Coyotes may be the most driven carnivores to penetrate modern cities in recent years, but they’re hardly the only ones. Raccoons, foxes, and skunks have long been prolific urban residents. And now bobcats, cougars, even grizzly bears — predators that symbolize wilderness, who typically require a lot of space and a stable prey base, and defend their territories — are not just visiting but occupying areas that scientists used to consider impossible for their survival. Dozens of grizzlies now summer within the city limits of Anchorage. The most urban cougar ever, a male named P22, has been canvassing Los Angeles’ Griffith Park for more than two and a half years. Bobcats prowl the Hollywood Hills and saunter near skyscrapers in Dallas. And in New York City, a predator is returning that hasn’t been seen since Henry Hudson’s day — the fisher, a dachshund-sized member of the weasel family with a long, thick tail. This spring, a police officer named Lenart snapped the first NYC photo of one, skulking on a Bronx sidewalk at dawn.

Why are these large weasels flourishing in the east?

“We found support that eastern fishers are experiencing what’s known as mesopredator release,” says Kays. “That means they overlap with fewer predatory species than they used to.
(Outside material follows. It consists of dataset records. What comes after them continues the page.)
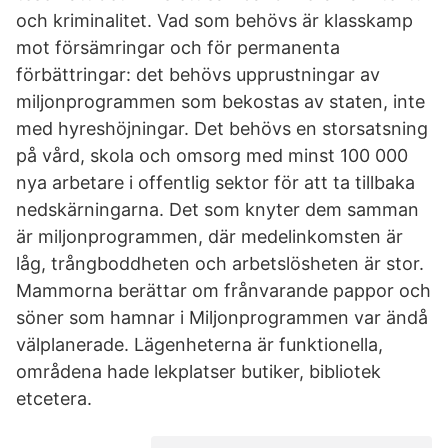
och kriminalitet. Vad som behövs är klasskamp
mot försämringar och för permanenta
förbättringar: det behövs upprustningar av
miljonprogrammen som bekostas av staten, inte
med hyreshöjningar. Det behövs en storsatsning
på vård, skola och omsorg med minst 100 000
nya arbetare i offentlig sektor för att ta tillbaka
nedskärningarna. Det som knyter dem samman
är miljonprogrammen, där medelinkomsten är
låg, trångboddheten och arbetslösheten är stor.
Mammorna berättar om frånvarande pappor och
söner som hamnar i Miljonprogrammen var ändå
välplanerade. Lägenheterna är funktionella,
områdena hade lekplatser butiker, bibliotek
etcetera.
There are no cougars; there are no wolves.” Without many big competitors to fear, middle-sized predators, or mesopredators, are free to change their habits: they can hunt in a wider range of places or times. They can also pursue larger prey (for fishers, that means hefty snowshoe hares, porcupines, or deer roadkill) without getting beaten to it or bullied. Scientists suspect that mesopredator release is fueling coyotes’ incredible expansion as well.

Most intriguingly, LaPoint and Kays discovered that the bodies of eastern fishers are actually getting bigger over time. These carnivores seem to be evolving to better catch larger-bodied prey by becoming larger themselves. A big, well nourished fisher is more likely to survive in new, challenging environments. “They’re getting bigger where their populations are expanding,” says LaPoint, which the team documented by comparing hundreds of museum specimens collected from the 19th century to the present. That’s brisk, evolutionarily speaking. “Within a century, more or less,” he says. “It’s pretty crazy.”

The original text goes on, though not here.